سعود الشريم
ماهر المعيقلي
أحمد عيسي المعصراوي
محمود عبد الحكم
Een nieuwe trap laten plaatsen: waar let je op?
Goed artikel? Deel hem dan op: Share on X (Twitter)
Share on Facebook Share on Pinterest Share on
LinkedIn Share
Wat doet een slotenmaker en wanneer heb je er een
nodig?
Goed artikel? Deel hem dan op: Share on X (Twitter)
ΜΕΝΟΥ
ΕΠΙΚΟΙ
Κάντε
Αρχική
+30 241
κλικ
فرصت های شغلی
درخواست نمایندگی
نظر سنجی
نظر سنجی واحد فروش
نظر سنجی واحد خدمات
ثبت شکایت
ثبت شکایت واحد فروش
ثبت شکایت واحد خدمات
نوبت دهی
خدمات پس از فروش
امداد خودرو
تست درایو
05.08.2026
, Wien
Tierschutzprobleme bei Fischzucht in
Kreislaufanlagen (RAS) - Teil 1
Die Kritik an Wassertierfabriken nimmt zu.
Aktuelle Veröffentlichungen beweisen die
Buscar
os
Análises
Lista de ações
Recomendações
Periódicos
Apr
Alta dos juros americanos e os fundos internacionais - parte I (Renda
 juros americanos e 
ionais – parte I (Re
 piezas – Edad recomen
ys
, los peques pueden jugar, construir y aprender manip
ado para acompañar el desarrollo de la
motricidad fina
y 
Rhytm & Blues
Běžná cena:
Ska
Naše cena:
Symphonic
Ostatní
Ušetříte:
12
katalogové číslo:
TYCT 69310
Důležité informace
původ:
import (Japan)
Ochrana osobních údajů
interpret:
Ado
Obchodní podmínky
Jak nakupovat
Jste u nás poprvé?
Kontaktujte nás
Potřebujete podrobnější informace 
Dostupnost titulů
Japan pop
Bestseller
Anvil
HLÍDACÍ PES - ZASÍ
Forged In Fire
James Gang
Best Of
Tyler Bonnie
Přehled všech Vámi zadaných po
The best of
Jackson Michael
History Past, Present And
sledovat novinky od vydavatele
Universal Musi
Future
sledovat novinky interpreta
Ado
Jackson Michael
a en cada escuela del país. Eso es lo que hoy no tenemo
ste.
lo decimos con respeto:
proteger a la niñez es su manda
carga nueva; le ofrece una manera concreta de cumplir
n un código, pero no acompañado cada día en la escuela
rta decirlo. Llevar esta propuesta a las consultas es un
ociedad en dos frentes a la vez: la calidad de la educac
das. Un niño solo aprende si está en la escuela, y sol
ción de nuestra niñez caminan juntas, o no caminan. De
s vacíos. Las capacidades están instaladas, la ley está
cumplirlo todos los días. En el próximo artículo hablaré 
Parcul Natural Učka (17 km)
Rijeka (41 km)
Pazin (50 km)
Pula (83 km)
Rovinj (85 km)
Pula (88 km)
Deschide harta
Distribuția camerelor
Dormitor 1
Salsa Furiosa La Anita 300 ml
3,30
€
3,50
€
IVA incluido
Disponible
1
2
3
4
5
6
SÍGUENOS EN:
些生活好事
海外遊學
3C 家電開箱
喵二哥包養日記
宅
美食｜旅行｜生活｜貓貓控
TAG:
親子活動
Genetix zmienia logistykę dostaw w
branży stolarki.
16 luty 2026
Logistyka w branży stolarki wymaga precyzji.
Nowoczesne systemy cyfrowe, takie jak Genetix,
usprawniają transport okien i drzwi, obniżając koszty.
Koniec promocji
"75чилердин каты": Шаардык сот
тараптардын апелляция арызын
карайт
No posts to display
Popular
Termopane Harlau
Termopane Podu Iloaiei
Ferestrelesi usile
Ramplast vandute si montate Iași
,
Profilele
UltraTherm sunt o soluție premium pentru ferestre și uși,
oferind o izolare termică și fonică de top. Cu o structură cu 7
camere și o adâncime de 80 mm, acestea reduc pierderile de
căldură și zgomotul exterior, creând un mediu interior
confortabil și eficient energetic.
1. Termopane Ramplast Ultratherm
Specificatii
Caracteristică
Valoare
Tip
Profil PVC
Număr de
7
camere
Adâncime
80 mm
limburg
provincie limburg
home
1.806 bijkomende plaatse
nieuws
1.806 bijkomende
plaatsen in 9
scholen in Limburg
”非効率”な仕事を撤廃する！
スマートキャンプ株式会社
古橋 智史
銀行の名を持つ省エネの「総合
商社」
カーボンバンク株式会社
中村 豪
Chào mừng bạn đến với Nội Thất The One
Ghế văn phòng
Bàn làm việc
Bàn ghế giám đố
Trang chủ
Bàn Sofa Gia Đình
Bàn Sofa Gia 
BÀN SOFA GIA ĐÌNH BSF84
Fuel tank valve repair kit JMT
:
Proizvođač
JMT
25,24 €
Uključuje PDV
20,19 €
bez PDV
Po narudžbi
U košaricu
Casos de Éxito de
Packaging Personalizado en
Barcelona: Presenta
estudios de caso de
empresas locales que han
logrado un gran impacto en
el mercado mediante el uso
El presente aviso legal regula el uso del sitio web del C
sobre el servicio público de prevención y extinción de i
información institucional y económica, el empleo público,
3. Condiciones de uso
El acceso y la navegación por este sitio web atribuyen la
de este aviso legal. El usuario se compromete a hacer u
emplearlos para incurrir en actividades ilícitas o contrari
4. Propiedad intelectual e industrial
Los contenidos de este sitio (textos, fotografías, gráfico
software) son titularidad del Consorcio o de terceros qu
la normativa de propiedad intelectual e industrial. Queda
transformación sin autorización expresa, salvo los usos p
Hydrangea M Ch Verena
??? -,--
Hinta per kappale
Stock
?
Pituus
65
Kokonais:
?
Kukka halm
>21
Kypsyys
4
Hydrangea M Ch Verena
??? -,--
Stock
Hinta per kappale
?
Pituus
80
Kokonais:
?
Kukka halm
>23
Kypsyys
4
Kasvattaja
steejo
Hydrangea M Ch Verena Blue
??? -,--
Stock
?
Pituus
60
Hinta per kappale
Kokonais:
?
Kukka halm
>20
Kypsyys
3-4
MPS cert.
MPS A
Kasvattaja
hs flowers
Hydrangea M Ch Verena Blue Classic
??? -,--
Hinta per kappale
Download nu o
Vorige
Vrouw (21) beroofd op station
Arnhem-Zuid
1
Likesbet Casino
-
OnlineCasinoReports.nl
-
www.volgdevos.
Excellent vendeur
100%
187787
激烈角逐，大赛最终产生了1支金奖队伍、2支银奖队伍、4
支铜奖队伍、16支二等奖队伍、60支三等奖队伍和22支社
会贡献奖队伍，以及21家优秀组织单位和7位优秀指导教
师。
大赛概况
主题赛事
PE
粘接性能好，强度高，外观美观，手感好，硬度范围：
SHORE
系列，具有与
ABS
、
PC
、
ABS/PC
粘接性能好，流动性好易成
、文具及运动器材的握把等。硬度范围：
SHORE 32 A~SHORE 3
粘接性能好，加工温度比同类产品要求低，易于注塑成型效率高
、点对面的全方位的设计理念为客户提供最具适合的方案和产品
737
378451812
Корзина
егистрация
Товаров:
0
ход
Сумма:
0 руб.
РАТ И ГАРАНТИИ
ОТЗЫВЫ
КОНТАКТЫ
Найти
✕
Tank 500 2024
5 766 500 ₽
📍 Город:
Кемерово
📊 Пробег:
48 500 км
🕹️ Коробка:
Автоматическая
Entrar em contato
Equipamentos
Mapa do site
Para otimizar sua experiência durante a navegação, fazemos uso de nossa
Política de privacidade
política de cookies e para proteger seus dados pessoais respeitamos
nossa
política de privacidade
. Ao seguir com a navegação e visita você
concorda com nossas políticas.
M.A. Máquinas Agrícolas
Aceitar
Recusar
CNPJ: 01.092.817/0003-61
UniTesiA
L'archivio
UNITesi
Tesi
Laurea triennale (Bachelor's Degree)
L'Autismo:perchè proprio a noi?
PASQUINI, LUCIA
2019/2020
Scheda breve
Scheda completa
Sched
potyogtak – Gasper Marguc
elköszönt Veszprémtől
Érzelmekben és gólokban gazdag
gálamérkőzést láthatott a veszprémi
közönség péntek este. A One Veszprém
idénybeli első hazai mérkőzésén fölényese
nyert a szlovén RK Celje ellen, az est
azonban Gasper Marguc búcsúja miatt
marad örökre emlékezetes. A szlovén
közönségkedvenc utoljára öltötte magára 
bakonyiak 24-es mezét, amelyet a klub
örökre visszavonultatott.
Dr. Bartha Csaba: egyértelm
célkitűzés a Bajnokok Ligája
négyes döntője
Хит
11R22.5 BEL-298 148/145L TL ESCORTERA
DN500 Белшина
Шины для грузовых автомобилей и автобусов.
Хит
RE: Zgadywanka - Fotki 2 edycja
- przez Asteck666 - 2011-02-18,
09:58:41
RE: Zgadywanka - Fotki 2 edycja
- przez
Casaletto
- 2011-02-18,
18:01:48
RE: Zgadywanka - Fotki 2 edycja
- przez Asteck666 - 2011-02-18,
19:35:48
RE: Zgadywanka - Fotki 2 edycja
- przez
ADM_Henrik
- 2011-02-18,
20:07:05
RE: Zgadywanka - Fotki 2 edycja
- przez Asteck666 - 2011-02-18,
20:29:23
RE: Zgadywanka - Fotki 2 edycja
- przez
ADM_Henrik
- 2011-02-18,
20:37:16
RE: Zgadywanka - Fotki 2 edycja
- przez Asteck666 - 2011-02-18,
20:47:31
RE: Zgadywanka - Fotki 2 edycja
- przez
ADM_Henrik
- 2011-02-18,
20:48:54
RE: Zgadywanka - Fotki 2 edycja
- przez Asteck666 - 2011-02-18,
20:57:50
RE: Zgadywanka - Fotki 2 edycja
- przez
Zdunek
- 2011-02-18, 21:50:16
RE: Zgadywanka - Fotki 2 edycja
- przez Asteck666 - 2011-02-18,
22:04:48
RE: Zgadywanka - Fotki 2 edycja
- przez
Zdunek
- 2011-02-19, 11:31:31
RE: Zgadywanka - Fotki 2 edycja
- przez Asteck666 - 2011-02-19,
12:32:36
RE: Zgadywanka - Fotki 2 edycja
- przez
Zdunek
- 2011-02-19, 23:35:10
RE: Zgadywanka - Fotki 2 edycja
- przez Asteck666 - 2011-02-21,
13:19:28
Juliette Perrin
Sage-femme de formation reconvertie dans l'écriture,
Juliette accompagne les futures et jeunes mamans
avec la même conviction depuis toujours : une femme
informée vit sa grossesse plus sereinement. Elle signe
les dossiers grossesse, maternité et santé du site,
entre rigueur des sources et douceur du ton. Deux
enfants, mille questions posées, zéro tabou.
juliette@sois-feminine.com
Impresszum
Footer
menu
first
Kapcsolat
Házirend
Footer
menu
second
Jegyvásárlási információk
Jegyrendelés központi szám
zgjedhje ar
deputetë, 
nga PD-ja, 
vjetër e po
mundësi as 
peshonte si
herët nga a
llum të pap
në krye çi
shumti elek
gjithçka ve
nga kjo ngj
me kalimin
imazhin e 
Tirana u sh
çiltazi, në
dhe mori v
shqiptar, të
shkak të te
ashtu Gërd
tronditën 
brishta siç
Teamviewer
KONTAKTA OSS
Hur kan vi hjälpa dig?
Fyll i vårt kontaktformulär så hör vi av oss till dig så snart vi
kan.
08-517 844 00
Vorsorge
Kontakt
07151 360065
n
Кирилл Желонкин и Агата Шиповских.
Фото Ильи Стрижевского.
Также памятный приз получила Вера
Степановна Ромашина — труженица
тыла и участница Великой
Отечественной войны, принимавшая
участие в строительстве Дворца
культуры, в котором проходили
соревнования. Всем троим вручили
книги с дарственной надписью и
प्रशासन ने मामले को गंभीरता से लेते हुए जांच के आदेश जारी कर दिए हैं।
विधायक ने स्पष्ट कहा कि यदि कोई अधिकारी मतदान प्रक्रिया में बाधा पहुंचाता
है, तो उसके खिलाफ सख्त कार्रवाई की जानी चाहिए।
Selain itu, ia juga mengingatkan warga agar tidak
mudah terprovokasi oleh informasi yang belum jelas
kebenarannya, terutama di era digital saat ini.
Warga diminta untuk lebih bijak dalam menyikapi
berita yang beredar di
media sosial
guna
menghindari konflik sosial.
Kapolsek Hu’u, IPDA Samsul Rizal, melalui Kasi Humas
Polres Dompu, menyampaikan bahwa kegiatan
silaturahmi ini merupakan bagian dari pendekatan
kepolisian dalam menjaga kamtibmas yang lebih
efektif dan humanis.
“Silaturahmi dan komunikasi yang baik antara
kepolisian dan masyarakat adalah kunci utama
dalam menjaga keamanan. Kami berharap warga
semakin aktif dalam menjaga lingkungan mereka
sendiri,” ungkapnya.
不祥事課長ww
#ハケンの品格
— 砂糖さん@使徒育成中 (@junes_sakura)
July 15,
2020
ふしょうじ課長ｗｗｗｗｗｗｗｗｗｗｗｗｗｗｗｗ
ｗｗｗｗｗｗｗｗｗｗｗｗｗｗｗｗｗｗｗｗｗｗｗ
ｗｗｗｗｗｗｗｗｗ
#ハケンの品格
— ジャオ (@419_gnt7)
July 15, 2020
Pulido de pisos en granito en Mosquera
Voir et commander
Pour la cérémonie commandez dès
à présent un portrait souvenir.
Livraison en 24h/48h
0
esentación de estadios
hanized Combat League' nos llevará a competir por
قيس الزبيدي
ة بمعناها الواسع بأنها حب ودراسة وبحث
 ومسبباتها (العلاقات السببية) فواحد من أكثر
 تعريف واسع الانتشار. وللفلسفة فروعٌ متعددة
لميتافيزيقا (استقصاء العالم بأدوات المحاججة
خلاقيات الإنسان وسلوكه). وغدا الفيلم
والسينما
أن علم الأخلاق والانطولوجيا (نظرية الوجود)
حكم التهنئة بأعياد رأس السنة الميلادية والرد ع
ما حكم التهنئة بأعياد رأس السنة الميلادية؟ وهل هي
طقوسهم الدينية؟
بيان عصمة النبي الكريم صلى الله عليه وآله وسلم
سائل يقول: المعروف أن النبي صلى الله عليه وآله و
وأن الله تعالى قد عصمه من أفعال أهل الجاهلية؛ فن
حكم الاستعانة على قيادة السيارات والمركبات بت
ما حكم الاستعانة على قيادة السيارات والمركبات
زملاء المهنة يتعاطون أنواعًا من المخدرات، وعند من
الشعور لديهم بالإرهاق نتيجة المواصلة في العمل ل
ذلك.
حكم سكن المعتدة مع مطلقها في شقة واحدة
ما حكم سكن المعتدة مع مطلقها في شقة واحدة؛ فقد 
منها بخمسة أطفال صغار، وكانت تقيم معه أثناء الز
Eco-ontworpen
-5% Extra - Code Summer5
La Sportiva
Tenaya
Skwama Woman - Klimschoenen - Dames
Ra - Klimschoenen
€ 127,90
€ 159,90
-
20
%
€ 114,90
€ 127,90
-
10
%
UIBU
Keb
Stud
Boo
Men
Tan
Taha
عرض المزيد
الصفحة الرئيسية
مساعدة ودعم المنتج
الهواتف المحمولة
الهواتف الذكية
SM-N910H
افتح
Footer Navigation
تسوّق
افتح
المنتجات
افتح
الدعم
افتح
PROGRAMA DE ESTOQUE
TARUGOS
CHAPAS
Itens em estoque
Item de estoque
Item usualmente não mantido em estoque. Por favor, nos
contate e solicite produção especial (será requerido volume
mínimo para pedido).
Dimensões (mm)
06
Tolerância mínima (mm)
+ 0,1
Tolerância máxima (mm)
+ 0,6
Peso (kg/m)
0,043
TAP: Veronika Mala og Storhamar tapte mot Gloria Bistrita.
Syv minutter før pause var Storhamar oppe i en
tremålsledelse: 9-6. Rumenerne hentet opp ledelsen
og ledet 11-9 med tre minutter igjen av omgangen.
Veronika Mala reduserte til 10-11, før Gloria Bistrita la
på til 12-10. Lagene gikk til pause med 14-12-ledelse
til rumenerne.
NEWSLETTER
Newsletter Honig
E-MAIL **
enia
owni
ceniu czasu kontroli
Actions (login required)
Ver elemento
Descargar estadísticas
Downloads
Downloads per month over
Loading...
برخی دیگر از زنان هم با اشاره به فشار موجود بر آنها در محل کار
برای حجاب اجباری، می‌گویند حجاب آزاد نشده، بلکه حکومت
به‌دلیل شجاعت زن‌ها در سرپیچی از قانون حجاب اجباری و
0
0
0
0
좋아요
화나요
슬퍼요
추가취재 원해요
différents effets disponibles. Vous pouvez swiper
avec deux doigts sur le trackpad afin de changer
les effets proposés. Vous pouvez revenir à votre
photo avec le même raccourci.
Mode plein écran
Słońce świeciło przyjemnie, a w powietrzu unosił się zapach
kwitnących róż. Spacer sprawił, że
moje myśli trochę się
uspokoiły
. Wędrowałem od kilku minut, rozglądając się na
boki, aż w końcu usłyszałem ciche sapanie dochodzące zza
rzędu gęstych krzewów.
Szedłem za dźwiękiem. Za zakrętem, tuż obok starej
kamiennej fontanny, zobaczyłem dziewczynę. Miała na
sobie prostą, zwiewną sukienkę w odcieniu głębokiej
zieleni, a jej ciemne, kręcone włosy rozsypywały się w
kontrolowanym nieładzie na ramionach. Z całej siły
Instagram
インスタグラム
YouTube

--------------------------------

Take from the listing every line in which the word "Verena" appears.

- _Answer for the task_
Hydrangea M Ch Verena
Hydrangea M Ch Verena
Hydrangea M Ch Verena Blue
Hydrangea M Ch Verena Blue Classic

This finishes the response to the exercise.